La porte de l’entrée claqua, le jeune homme revint dans le bureau d’un pas lourd.
— Coincé comme un connard sous une pile de cageots, dit-il, pas foutu capable de se tirer de là. Comme toi, ajouta-t-il en s’asseyant face à Adamsberg. C’est pas un marrant, le voisin. Je préfère Weill.
— Je vais sortir, Zerketch. Quand je suis assis depuis trop longtemps, ça m’impatiente. C’est même l’unique chose qui m’énerve. Mais elle m’énerve vraiment.
— Sans blague, railla le jeune homme en pointant son arme. Le flic en a marre de moi, le flic veut sortir.
— Tu as compris. Tu vois ce flacon ?
Adamsberg tenait entre ses doigts un petit tube en verre plein d’un liquide brun, pas plus grand qu’un échantillon de parfum.

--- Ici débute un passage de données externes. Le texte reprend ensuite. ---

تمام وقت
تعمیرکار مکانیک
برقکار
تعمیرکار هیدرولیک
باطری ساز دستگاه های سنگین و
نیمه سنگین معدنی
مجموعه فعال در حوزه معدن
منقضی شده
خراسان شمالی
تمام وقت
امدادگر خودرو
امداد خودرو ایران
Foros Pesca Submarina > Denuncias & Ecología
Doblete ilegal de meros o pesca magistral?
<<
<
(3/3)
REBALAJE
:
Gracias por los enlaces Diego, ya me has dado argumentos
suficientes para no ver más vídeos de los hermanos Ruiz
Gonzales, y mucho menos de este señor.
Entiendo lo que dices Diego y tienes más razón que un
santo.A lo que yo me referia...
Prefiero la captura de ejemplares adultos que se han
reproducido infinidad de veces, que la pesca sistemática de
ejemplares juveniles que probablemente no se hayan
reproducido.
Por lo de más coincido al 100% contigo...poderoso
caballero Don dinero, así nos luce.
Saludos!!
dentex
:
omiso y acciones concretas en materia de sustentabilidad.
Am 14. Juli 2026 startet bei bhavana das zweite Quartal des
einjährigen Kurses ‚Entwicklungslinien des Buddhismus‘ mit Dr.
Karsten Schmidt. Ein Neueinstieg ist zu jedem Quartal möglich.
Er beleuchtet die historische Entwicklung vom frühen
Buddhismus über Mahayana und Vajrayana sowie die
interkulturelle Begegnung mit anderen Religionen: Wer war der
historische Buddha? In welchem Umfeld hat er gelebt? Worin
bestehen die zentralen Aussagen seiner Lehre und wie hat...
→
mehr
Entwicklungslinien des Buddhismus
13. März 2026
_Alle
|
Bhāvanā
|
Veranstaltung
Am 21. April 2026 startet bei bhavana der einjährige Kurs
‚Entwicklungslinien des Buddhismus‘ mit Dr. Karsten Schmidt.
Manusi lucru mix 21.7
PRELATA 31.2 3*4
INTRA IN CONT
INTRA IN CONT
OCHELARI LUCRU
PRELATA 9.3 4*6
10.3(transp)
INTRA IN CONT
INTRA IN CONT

— Je serais toi, je ne toucherais pas à l’arme avant de m’avoir écouté. Tu vois le bouchon ? Je l’ôte, tu meurs. En moins d’une seconde. En 74,3 centièmes de seconde pour être précis.
— Salopard, gronda le jeune homme. C’est pour ça que tu faisais les fortiches, hein ? C’est pour ça que t’avais pas peur ?

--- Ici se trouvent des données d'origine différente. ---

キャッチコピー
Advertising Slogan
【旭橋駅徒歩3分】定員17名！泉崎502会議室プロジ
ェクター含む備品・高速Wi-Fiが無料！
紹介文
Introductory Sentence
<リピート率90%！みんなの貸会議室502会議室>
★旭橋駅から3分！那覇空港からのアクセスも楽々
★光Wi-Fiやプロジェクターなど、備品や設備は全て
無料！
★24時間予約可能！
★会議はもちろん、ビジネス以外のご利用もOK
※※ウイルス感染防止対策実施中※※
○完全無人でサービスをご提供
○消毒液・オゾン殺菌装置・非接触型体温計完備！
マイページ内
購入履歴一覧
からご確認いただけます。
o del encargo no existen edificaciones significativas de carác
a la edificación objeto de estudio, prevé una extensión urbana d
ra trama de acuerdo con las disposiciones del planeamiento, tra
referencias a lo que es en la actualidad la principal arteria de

— Je n’ai pas fini de t’expliquer. Le temps que tu ôtes la sécurité de ton arme, 65 centièmes de seconde, le temps que tu appuies sur la détente, 59 centièmes. Le temps que la balle impacte, 32 centièmes. Total, une seconde et 56 centièmes. Résultat, t’es mort avant que la balle me touche.
— C’est quoi cette saloperie ?
Le jeune homme s’était levé et reculait, bras tendu vers Adamsberg.
— De l’acide nitro-citraminique. Transformation immédiate en gaz mortel au contact de l’air.
— Alors tu crèves avec moi, connard.
— Je n’ai pas fini de t’expliquer. Tous les flics de la Criminelle se font immuniser par un traitement intradermique de deux mois et, crois-moi, on en bave. Si je fais sauter le bouchon, tu crèves — dilatation du cœur qui explose — et moi, je me vide par le haut et par le bas pendant trois semaines, avec éruption cutanée et perte de cheveux. Ensuite, je me remets comme une fleur.